This conclusion follows from combining three observations: (1) increase in the oscillation frequency in the case of temperature-independent synapses and H current (Figures 6A, 7A,E); (2) decrease in the oscillation frequency in the case of temperature-dependence in the conductance of the synaptic and H currents (Figures 6B, 7A,E); (3) increase in the oscillation frequency with the decrease in activation (deactivation) rates of the synaptic and H currents (Sharp et al., 1996, Figure 7; data from our experiments). Increase in the oscillation frequency in the first case results from the changes in the intrinsic properties of the neurons, illustrated in Figure 5 – hyperpolarization of the membrane potential and a reduction in the spike amplitude, causing a decrease in synaptic and, consequently, H current. Decrease in the oscillation frequency in the second case with the increase in synaptic and H conductance is shown and discussed in Figure 3. Acting together, these changes counteract each other, and can result in a nearly constant oscillation frequency when the temperature is increased.

29. Lines 491-492: Can you provide more evidence in support here? I would like to know what is causing the rebound in the GM neurons before I can fully accept this conclusion. If the rebound is due to lingering h, maybe emphasize the deactivation.

The rebound is caused by the activation of H current. We added a sentence clarifying it (line 580).

30. Lines 518-521: Please put the numbers here in the text, at least for the Q10 g and k case. The Table is pretty tough to isolate on.

We put the ERQ values for release and escape circuits at 10oC and 20oC and p-values for all the Q10 cases in the text (lines 609-617).

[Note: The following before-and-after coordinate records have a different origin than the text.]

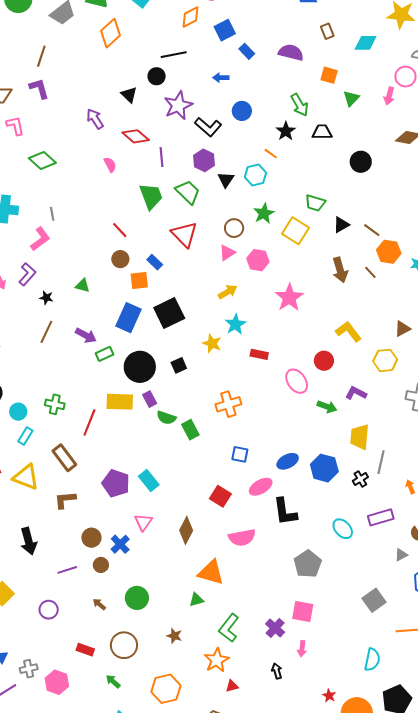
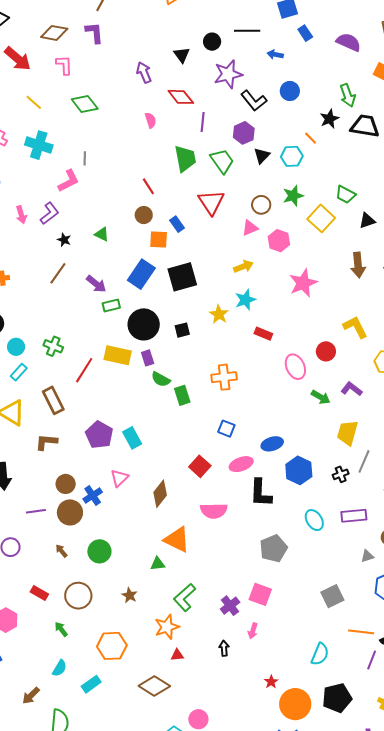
black line: (174, 55) -> (247, 31), moved
black trapezoid: (322, 132) -> (365, 126), size x1.4
blue hexagon: (324, 468) -> (299, 470), moved
brown circle: (101, 565) -> (70, 512), size x1.6

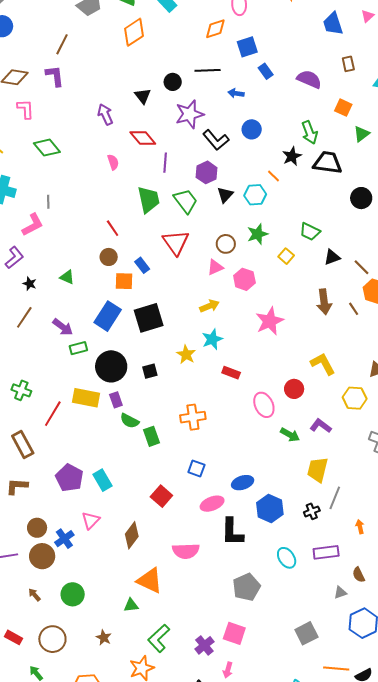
yellow square: (321, 218) -> (286, 256), size x0.6
red square: (200, 466) -> (161, 496), moved

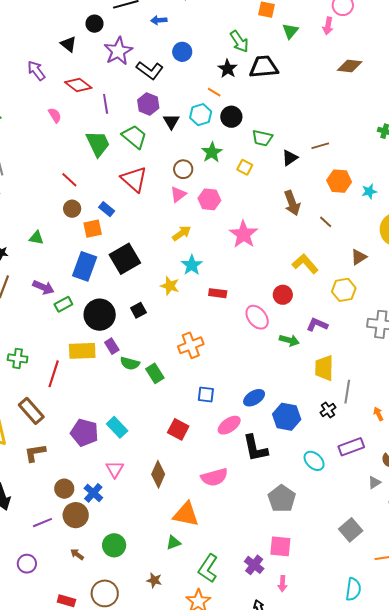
black circle: (361, 198) -> (231, 117), moved
brown line: (361, 267) -> (320, 146), moved, turned -48
brown line: (354, 309) -> (326, 222), moved

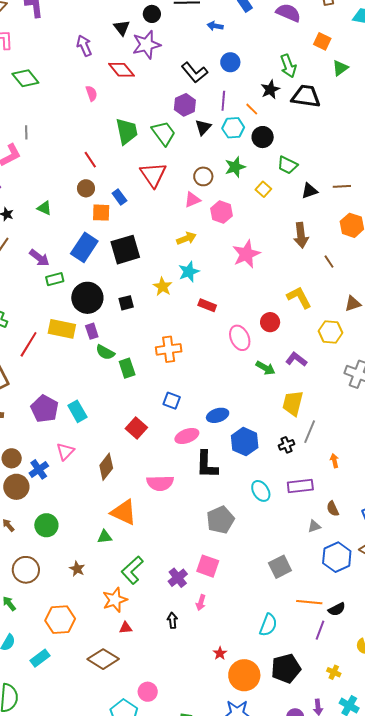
purple star: (118, 51) -> (146, 45), moved
purple line: (106, 104) -> (223, 101), moved

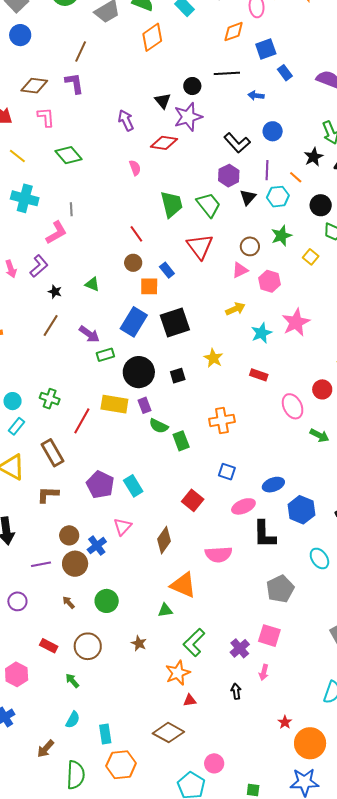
red diamond: (121, 70) -> (164, 143), turned -40
black circle: (263, 137) -> (321, 205), moved
cyan star: (189, 272) -> (261, 333), moved
orange hexagon: (60, 620) -> (121, 765), moved
cyan rectangle: (40, 658) -> (105, 734), turned -60

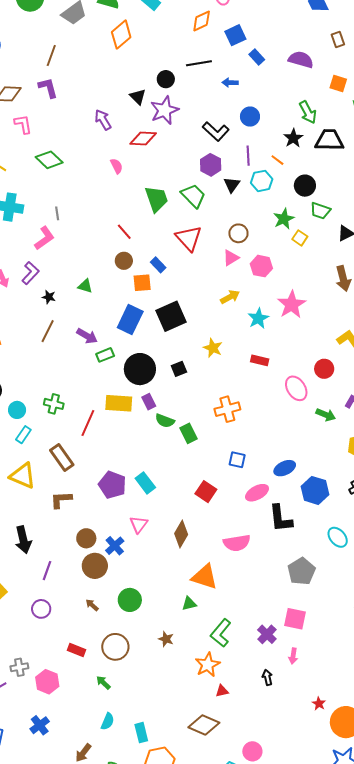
green star: (281, 236) -> (284, 219), moved
purple line: (41, 564) -> (47, 571), moved, turned -54

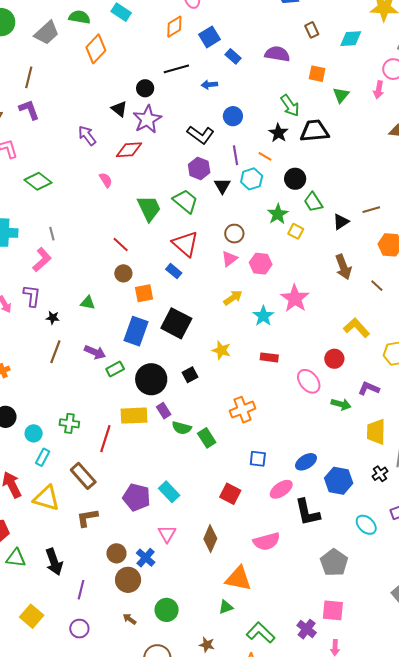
green trapezoid: (320, 211) -> (313, 202), turned 45
blue rectangle: (158, 265) -> (174, 271), moved
purple L-shape: (30, 273) -> (32, 296), turned -30
black square: (171, 316) -> (176, 323), turned -32
green L-shape: (221, 633) -> (261, 633), turned 100

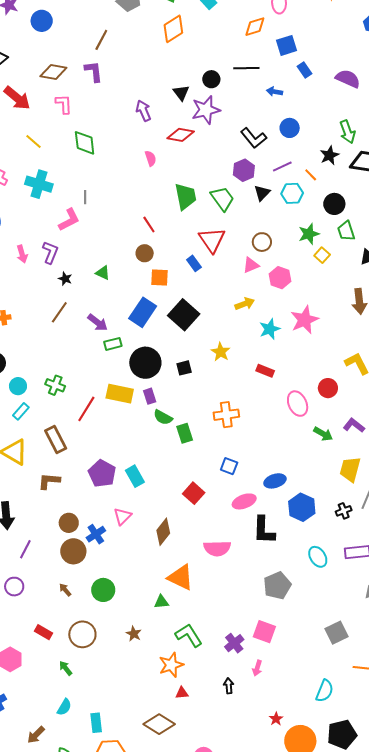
purple line: (235, 155) -> (282, 166), turned 60
green diamond: (38, 181) -> (85, 143), turned 32

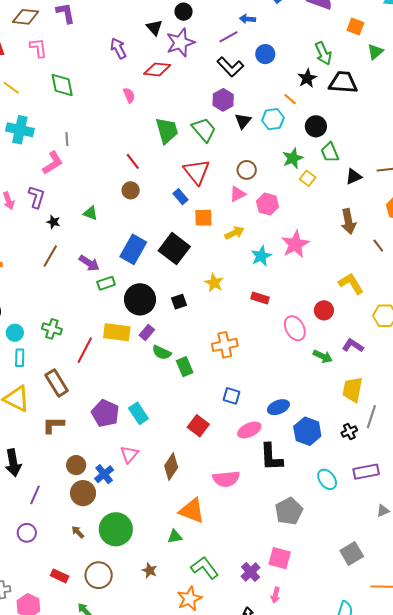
purple line: (282, 166) -> (228, 37), moved
orange square: (160, 278) -> (203, 218), moved
purple rectangle: (150, 396) -> (147, 332), turned 63
cyan rectangle: (21, 411) -> (20, 358), turned -36
green circle: (103, 590) -> (116, 529), size x1.4

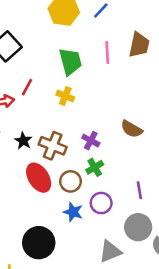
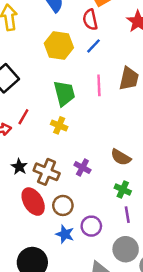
green cross: (95, 167) -> (123, 189), moved, turned -35

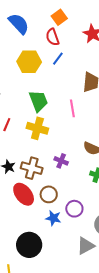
pink line: (99, 85) -> (72, 108), moved
yellow cross: (59, 125) -> (37, 128), size x1.5

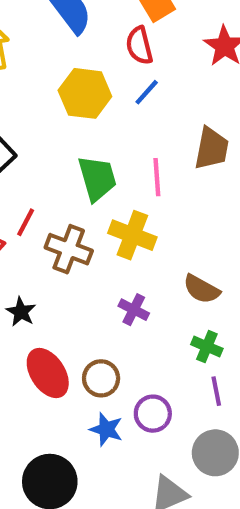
pink line: (72, 108) -> (157, 177), moved
yellow cross: (37, 128) -> (132, 235), moved
brown cross: (32, 168) -> (69, 249), moved

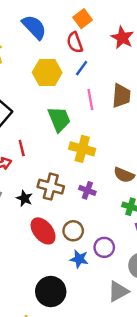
pink line: (157, 177) -> (90, 100), moved
red line: (26, 222) -> (22, 148), turned -35
brown cross: (69, 249) -> (51, 187), moved

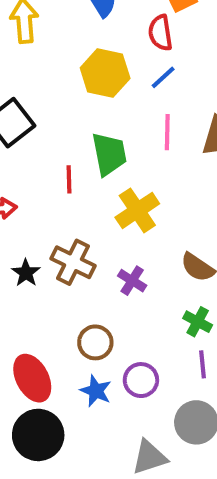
red line: (22, 148) -> (69, 179), moved
yellow cross: (82, 149) -> (137, 210), turned 30
red ellipse: (43, 231) -> (32, 378), moved

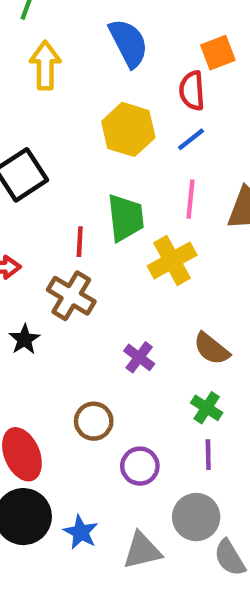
yellow cross: (137, 210) -> (172, 260), moved
brown cross: (73, 262) -> (71, 296), moved
blue star: (96, 391) -> (81, 532), moved

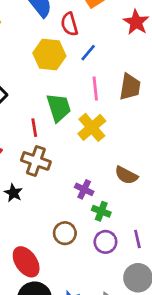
red semicircle: (192, 91) -> (69, 24), moved
green cross: (207, 408) -> (101, 211), moved
purple circle: (140, 466) -> (105, 242), moved

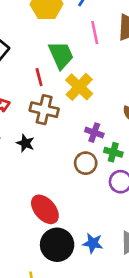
yellow cross: (92, 127) -> (79, 87), moved
brown circle: (65, 233) -> (86, 163), moved

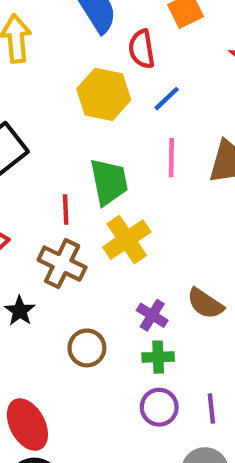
purple cross: (94, 133) -> (152, 315), moved
green cross: (113, 152) -> (158, 357), turned -30
brown circle: (86, 163) -> (87, 348), moved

31. Lines 521-525, Figure S2: This exemplar in Figure S2 is not convincingly escape at 10 C. Pure escape should transition to the depolarized state when threshold is reached. This is a good place for me to comment on the ERQ criterion for designating escape and release. I appreciate the need for an automatable algorithm to designate escape vs. release but I have two caveats. (1) Classically escape is designated by transition when the inhibited cell reaches synaptic threshold (or maybe in spike-mediated transmission spiking threshold) and release is designated by transition when the depolarized cell crosses the synaptic threshold (or stops spiking). The case in Figure S2 clearly violates this classical designation. (2) ERQ is determined by averaging across the two neurons in the HCO, this hides asymmetries and allows for the two cells to have different mechanism, e.g., one escape and one mixed. ERQs must be calculated independently for the two neurons if you wish to reveal asymmetries.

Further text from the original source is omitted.